Seattle's LGBTQ Commission is joining the call for Mayor Ed Murray to resign from office following new information about allegations that he sexually abused teenagers in the 1980s.
Four men have accused Murray of sexually abusing them when they were teenagers. One of those four, Delvonn Heckard, filed a civil suit against Murray, which he later dropped. Another, Jeff Simpson, Murray's former foster son, first came forward with his allegations a decade ago. Recently, the Seattle Times reported on documents that show that a child welfare investigator determined in 1984 that Murray sexually abused Simpson. Murray has repeatedly denied the allegations. In that denial, he has claimed anti-gay political motivation and questioned the credibility of his accusers based on their criminal histories.
"Claiming homophobic intent to shield yourself from accountability and erase the experiences of survivors of sexual abuse is silencing, manipulative, and morally repugnant," the commission wrote in a letter to Murray today.
"In addition to the evidence regarding deeply grave sexual abuse," the commission continues, "we believe your response has been harmful and inappropriate, particularly to LGBTQ individuals, survivors of sexual abuse, and individuals with criminal history. You have responded to the allegations by invoking the accusers’ criminal records as proof of their unreliability. We affirm that survivors of sexual assault must be believed and honored, no matter their identity or social standing."
The commission makes policy recommendations to city officials and some of its members were appointed by the mayor himself.

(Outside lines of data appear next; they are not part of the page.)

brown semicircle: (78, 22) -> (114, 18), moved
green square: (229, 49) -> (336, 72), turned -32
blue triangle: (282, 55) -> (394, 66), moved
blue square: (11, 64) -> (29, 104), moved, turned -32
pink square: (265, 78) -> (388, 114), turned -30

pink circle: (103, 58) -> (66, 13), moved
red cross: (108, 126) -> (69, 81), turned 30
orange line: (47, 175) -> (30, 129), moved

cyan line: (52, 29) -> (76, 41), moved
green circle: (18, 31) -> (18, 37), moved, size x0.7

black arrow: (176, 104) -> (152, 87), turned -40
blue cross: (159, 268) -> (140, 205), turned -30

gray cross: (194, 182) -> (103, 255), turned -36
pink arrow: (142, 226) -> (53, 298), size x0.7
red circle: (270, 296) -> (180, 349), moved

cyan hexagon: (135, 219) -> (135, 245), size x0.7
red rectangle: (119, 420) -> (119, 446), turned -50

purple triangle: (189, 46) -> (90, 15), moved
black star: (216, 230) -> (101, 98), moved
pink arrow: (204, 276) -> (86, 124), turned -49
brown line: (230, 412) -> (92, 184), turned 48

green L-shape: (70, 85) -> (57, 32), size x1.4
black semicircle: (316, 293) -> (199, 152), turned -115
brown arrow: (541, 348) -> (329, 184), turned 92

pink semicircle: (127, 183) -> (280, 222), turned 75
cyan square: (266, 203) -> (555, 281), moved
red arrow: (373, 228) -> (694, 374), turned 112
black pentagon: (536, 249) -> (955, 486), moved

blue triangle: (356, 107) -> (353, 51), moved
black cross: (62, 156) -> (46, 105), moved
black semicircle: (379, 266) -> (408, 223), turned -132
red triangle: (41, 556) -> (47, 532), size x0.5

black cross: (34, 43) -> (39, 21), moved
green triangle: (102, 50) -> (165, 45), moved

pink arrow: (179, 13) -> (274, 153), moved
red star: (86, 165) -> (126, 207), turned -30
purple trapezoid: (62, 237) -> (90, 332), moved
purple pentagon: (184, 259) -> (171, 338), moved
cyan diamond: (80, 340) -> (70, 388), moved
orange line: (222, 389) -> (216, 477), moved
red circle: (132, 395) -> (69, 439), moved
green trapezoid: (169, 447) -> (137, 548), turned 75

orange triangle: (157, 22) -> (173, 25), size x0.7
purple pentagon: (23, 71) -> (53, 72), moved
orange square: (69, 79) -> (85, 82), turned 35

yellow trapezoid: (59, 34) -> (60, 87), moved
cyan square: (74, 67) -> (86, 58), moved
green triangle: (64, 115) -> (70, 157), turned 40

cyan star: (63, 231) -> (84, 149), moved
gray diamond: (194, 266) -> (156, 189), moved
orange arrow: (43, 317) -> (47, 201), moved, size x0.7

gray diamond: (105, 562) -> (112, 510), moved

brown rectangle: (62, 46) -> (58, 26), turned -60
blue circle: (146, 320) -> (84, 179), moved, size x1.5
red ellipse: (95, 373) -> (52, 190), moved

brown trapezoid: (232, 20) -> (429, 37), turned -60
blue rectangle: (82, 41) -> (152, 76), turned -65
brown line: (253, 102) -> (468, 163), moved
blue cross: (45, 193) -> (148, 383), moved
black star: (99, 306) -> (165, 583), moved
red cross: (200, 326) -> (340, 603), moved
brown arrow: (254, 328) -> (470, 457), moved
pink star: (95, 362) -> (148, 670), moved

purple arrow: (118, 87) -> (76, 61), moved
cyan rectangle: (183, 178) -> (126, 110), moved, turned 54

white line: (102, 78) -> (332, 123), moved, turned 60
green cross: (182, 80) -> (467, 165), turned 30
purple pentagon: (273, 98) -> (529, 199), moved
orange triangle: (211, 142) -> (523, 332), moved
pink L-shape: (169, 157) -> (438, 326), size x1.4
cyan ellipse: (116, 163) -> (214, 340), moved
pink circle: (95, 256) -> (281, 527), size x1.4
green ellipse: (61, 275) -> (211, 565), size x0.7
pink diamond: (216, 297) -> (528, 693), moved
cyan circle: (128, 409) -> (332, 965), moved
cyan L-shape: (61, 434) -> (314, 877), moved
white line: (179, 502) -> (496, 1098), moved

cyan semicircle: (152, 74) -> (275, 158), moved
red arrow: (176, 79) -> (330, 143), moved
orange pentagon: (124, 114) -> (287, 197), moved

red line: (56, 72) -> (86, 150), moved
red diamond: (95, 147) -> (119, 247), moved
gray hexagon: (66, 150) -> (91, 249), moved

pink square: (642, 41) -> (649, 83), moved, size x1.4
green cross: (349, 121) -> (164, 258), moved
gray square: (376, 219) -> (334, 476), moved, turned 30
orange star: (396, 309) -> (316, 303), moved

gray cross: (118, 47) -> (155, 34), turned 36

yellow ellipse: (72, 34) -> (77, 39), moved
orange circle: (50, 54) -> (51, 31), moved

"Noting both that you are the first openly gay Mayor of Seattle, and that many individuals on the Seattle LGBTQ Commission were appointed by you, we do not take our decision to call for your resignation lightly," the group wrote. "While some may say that you should be given the opportunity to serve out the remainder of your term, we feel that would be inadequate. With both moral and pragmatic motivations, we feel we must call for your resignation.
Continuing in your position as Mayor sends a clear, devastating message to current and past survivors of sexual assault (including young people who may currently be experiencing abusive situations), that their pain and experiences are less important than maintaining the status quo; staying in office distracts Seattle from critical matters that require our full energy now—such as addressing the homelessness crisis; remaining in office erodes our civil institutions and our commitment to justice."